EXERCISE
Report every line of the listing below in which the string "successfully" occurs.

GIVEN INFORMATION
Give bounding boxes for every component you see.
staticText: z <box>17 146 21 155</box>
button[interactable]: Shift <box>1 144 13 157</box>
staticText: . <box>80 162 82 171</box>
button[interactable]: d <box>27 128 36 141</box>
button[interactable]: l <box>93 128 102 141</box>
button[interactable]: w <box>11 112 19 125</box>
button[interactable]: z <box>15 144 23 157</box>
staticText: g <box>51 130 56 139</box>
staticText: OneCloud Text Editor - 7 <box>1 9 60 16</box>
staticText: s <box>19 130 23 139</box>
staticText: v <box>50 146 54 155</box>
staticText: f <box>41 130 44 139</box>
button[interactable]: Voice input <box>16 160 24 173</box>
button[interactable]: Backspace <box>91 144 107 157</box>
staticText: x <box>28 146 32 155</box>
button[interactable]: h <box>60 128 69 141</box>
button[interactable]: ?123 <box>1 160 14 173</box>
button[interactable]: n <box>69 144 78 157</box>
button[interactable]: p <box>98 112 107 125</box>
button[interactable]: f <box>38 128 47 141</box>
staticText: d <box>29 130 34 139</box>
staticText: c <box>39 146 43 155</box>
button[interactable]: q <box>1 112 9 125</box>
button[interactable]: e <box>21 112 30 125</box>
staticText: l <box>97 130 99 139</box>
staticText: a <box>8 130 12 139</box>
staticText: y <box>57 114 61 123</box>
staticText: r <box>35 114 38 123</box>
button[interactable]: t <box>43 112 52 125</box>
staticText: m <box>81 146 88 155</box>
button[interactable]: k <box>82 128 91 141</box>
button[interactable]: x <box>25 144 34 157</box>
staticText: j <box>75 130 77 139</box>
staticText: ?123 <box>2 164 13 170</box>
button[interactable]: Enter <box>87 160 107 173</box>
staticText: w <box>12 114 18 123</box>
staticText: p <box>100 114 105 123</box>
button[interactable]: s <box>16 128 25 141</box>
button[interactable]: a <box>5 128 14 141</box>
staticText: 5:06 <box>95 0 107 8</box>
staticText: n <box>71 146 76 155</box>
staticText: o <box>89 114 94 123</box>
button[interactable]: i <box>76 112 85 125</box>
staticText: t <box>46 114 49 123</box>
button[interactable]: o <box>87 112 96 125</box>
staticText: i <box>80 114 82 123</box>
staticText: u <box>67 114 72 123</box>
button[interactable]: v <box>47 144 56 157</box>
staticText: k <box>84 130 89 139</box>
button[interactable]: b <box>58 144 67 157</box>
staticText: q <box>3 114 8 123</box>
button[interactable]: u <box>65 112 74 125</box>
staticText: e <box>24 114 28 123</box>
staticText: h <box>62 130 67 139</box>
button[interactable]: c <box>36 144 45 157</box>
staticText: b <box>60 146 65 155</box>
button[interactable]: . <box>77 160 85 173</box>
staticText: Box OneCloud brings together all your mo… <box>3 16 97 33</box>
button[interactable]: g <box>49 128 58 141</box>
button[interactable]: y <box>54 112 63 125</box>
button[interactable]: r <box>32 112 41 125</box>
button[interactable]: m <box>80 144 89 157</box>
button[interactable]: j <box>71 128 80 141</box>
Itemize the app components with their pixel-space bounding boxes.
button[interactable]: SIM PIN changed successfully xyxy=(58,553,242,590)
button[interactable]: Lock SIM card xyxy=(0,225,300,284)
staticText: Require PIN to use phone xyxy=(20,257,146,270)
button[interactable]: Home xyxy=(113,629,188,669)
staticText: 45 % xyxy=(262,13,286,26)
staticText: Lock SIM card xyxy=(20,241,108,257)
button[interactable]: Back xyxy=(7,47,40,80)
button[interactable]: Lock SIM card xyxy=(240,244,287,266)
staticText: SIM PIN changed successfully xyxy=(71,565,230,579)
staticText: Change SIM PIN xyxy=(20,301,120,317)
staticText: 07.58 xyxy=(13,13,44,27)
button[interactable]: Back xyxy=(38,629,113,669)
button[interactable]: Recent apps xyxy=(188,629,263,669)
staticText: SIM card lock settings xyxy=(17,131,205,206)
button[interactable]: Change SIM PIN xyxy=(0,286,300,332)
==
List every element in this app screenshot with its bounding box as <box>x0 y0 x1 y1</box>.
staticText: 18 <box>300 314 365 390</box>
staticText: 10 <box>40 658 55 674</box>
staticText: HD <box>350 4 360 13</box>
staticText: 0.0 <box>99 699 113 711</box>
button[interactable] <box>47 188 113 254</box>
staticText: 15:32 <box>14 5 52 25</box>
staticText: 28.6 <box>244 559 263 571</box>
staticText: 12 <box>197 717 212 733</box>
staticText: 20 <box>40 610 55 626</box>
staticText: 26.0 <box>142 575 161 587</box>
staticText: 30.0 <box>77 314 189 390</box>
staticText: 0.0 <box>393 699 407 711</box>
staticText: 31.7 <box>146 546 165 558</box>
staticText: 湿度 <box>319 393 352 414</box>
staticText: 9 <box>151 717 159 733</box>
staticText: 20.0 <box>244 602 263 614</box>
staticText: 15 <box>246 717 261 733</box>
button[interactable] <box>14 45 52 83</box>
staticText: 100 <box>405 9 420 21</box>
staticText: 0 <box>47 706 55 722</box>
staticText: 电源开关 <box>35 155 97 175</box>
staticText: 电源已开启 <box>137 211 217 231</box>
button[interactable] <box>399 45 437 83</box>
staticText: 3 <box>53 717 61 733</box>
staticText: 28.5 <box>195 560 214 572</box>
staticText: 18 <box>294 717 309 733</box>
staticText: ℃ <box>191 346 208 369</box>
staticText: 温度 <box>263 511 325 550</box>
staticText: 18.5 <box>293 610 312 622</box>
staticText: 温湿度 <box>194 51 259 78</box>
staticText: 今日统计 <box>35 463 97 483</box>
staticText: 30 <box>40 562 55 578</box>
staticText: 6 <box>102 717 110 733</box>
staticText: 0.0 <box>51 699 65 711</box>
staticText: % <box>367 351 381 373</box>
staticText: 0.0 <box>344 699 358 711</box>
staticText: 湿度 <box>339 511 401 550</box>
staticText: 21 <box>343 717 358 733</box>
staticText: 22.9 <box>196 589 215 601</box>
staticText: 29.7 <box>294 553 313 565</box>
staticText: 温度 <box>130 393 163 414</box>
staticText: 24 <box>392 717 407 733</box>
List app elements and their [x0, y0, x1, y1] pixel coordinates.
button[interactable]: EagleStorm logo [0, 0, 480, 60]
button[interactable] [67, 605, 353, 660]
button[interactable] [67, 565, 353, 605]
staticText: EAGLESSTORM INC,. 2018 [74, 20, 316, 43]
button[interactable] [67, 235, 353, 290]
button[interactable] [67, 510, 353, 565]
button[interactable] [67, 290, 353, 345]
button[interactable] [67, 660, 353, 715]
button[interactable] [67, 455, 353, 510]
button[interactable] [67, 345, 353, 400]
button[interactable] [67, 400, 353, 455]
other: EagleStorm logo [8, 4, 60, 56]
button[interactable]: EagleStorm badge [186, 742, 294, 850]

OUTPUT OF THE TASK
button[interactable]: SIM PIN changed successfully xyxy=(58,553,242,590)
staticText: SIM PIN changed successfully xyxy=(71,565,230,579)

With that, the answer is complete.